If we are coming apart at the seams, the callous deceptions from our society’s arbiters of truth is a core reason. That’s not to excuse anyone else, from Donald Trump to Joe Biden to online misinformation “superspreaders,” as the Aspen report calls them. But it is to question the dominant corner of our information ecosystem — media, entertainers, sports figures, influencers, left-leaning all — who operate with dishonest impunity while smugly decrying every other liar on the field.
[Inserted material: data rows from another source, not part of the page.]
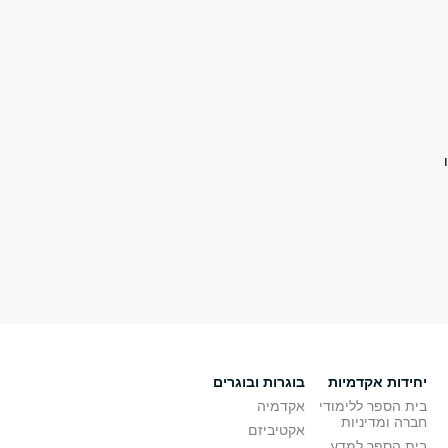
יחידות אקדמיות
בוגרות ובוגרים
בית הספר ללימודי
אקדמיה
חברה ומדיניות
אקטיביזם
בית הספר למדע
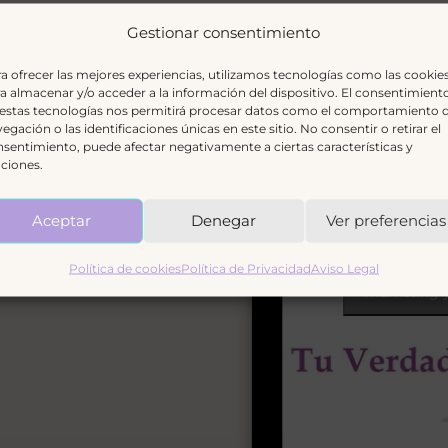
Gestionar consentimiento
Un vídeo que os aconsejo ver
a ofrecer las mejores experiencias, utilizamos tecnologías como las cookie
a almacenar y/o acceder a la información del dispositivo. El consentimient
 estas tecnologías nos permitirá procesar datos como el comportamiento 
cuanto a qué y para qué
egación o las identificaciones únicas en este sitio. No consentir o retirar el
sentimiento, puede afectar negativamente a ciertas características y
ciones.
Aceptar
Denegar
Ver preferencias
Política de cookies
Política de Privacidad
Aviso Legal
Haz clic 
marketing y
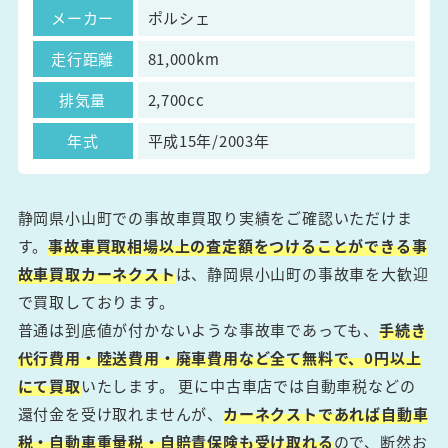
メーカー
ポルシェ
走行距離
81,000km
排気量
2,700cc
年式
平成15年/2003年
静岡県小山町での事故車買取り実績をご確認いただけま
す。
事故車買取相場以上の査定額をつけることができる事
故車買取カーネクスト
は、静岡県小山町の事故車を大歓迎
で買取しております。
普通は到底値が付かないような事故車であっても、
手続き
代行費用・陸送費用・廃車費用など全て無料で、0円以上
にて買取
いたします。 更に中古車店では自動車税などの
還付金を受け取れませんが、
カーネクストであれば自動車
税・自動車重量税・自賠責保険も受け取れる
ので、断然お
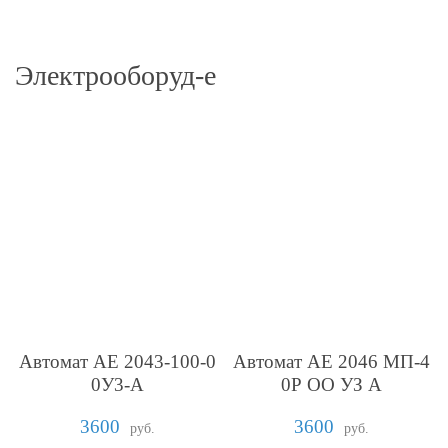
Электрооборуд-е
Автомат АЕ 2043-100-0
Автомат АЕ 2046 МП-4
0У3-А
0Р ОО УЗ А
3600
3600
руб.
руб.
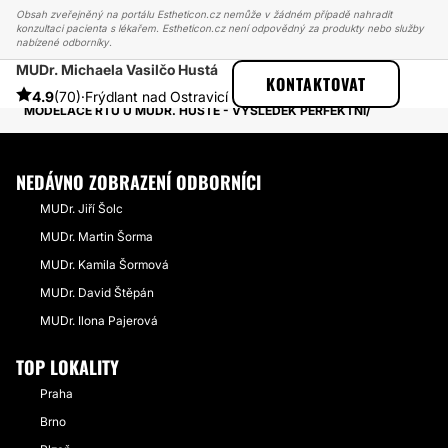
Obsah zveřejněný na portálu Estheticon.cz nemůže v žádném případě nahradit
konzultaci pacienta s lékařem. Estheticon.cz není odpovědný za produkty nebo služby
nabízené odborníky.
MUDr. Michaela Vasilčo Hustá
ESTHETICON
PŘÍBĚHY
KONTAKTOVAT
PŘÍBĚHY TÝKAJÍCÍ SE ZÁKROKU ZVĚTŠENÍ RTŮ
4.9
(70)
·
Frýdlant nad Ostravicí
MODELACE RTŮ U MUDR. HUSTÉ - VÝSLEDEK PERFEKTNÍ
NEDÁVNO ZOBRAZENÍ ODBORNÍCI
MUDr. Jiří Šolc
MUDr. Martin Šorma
MUDr. Kamila Šormová
MUDr. David Štěpán
MUDr. Ilona Pajerová
TOP LOKALITY
Praha
Brno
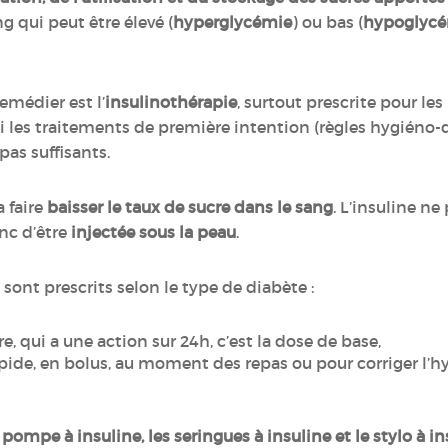
g qui peut être élevé (
hyperglycémie
) ou bas (
hypoglyc
emédier est l’
insulinothérapie
, surtout prescrite pour le
 les traitements de première intention (règles hygiéno-
pas suffisants.
a faire
baisser le taux de sucre dans le sang
. L’insuline ne
onc d’être
injectée sous la peau
.
sont prescrits selon le type de diabète :
vre, qui a une action sur 24h, c’est la dose de base,
pide, en bolus, au moment des repas ou pour corriger l’
 pompe à insuline, les seringues à insuline et le stylo à i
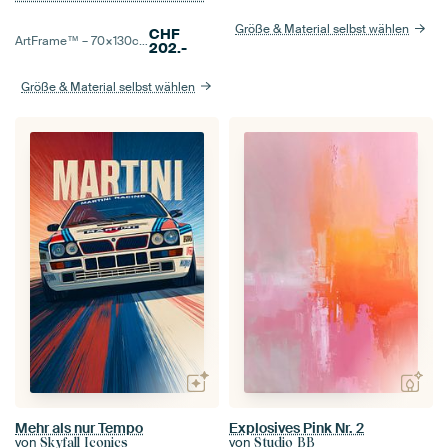
Größe & Material selbst wählen
CHF
ArtFrame™ –
70×130
cm
202.-
Größe & Material selbst wählen
Mehr als nur Tempo
Explosives Pink Nr. 2
von
von
Skyfall Iconics
Studio BB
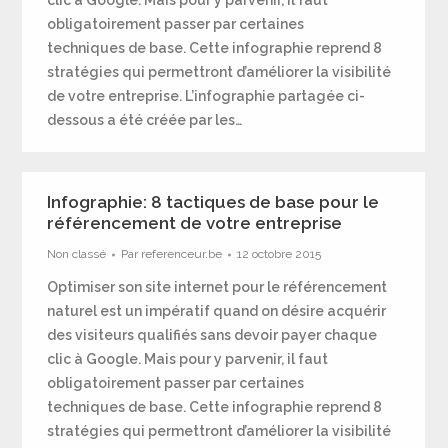
clic à Google. Mais pour y parvenir, il faut
obligatoirement passer par certaines
techniques de base. Cette infographie reprend 8
stratégies qui permettront d’améliorer la visibilité
de votre entreprise. L’infographie partagée ci-
dessous a été créée par les…
Infographie: 8 tactiques de base pour le
référencement de votre entreprise
Non classé
Par
referenceur.be
12 octobre 2015
Optimiser son site internet pour le référencement
naturel est un impératif quand on désire acquérir
des visiteurs qualifiés sans devoir payer chaque
clic à Google. Mais pour y parvenir, il faut
obligatoirement passer par certaines
techniques de base. Cette infographie reprend 8
stratégies qui permettront d’améliorer la visibilité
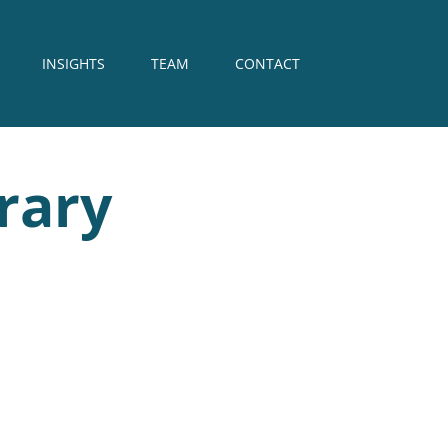
INSIGHTS
TEAM
CONTACT
rary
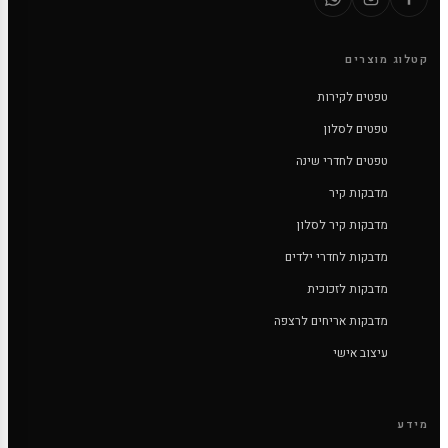
קטלוג מוצרים
טפטים לקירות
טפטים לסלון
טפטים לחדרי שינה
מדבקות קיר
מדבקות קיר לסלון
מדבקות לחדרי ילדים
מדבקות לזכוכית
מדבקות אריחים לרצפה
עיצוב אישי
מידע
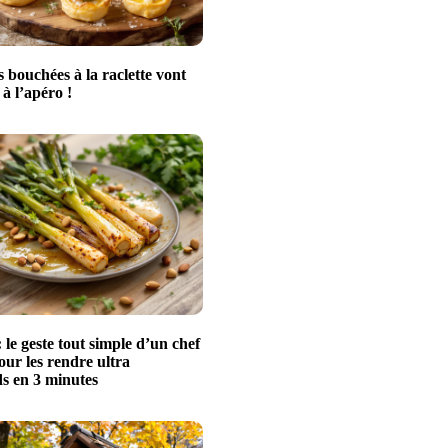
s bouchées à la raclette vont
à l’apéro !
 le geste tout simple d’un chef
pour les rendre ultra
 en 3 minutes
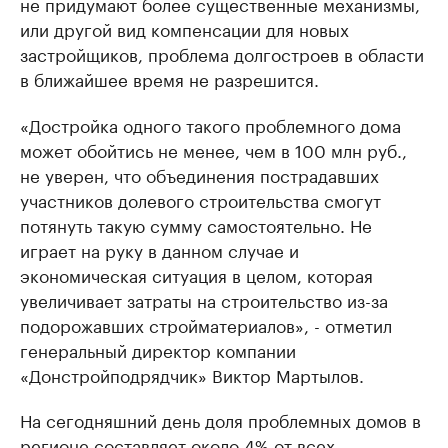
не придумают более существенные механизмы,
или другой вид компенсации для новых
застройщиков, проблема долгостроев в области
в ближайшее время не разрешится.
«Достройка одного такого проблемного дома
может обойтись не менее, чем в 100 млн руб.,
не уверен, что объединения пострадавших
участников долевого строительства смогут
потянуть такую сумму самостоятельно. Не
играет на руку в данном случае и
экономическая ситуация в целом, которая
увеличивает затраты на строительство из-за
подорожавших стройматериалов», - отметил
генеральный директор компании
«Донстройподрядчик» Виктор Мартылов.
На сегодняшний день доля проблемных домов в
регионе составляет около 4% от всех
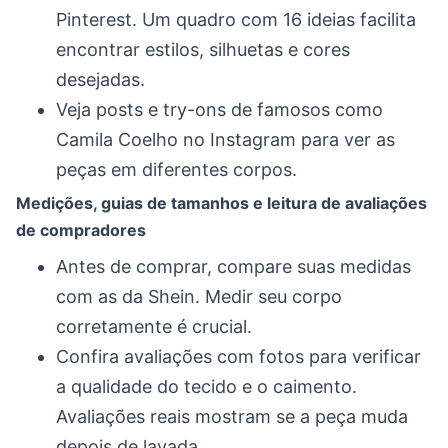
Pinterest. Um quadro com 16 ideias facilita
encontrar estilos, silhuetas e cores
desejadas.
Veja posts e try-ons de famosos como
Camila Coelho no Instagram para ver as
peças em diferentes corpos.
Medições, guias de tamanhos e leitura de avaliações
de compradores
Antes de comprar, compare suas medidas
com as da Shein. Medir seu corpo
corretamente é crucial.
Confira avaliações com fotos para verificar
a qualidade do tecido e o caimento.
Avaliações reais mostram se a peça muda
depois de lavada.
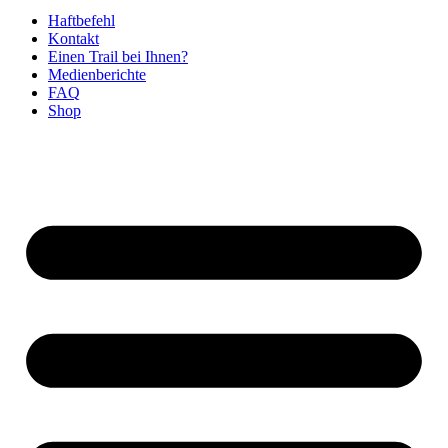
Haftbefehl
Kontakt
Einen Trail bei Ihnen?
Medienberichte
FAQ
Shop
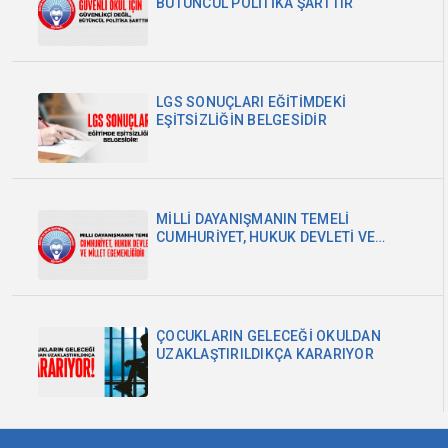
BÜTÜNCÜL POLİTİKA ŞARTTIR
LGS SONUÇLARI EĞİTİMDEKİ
EŞİTSİZLİĞİN BELGESİDİR
MİLLİ DAYANIŞMANIN TEMELİ
CUMHURİYET, HUKUK DEVLETİ VE
MİLLET EGEMENLİĞİDİR
ÇOCUKLARIN GELECEĞİ OKULDAN
UZAKLAŞTIRILDIKÇA KARARIYOR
Take the Kyle Rittenhouse saga in Wisconsin, the latest example of a coordinated attempt to create a mythology to support a narrative. Regardless of what you heard from the media outrage machine, Rittenhouse did not cross state lines with a weapon. He did not illegally possess a firearm. He did put himself in the middle of a dangerous situation in which crazed rioters — including one who suffered from mental health concerns and sexually assaulted children — attacked him with a skateboard and threatened him with a gun.

Jeff Jared of Kirkland, Wash., holds a sign outside the Kenosha County Courthouse during the trial of Kyle Rittenhouse in Kenosha on Thursday. Kyle Rittenhouse is charged with homicide and attempted homicide in the Aug. 25, 2020, fatal shootings of two people and the wounding of a third during unrest in Kenosha that followed the police shooting of Jacob Blake. His attorneys say he acted in self-defense.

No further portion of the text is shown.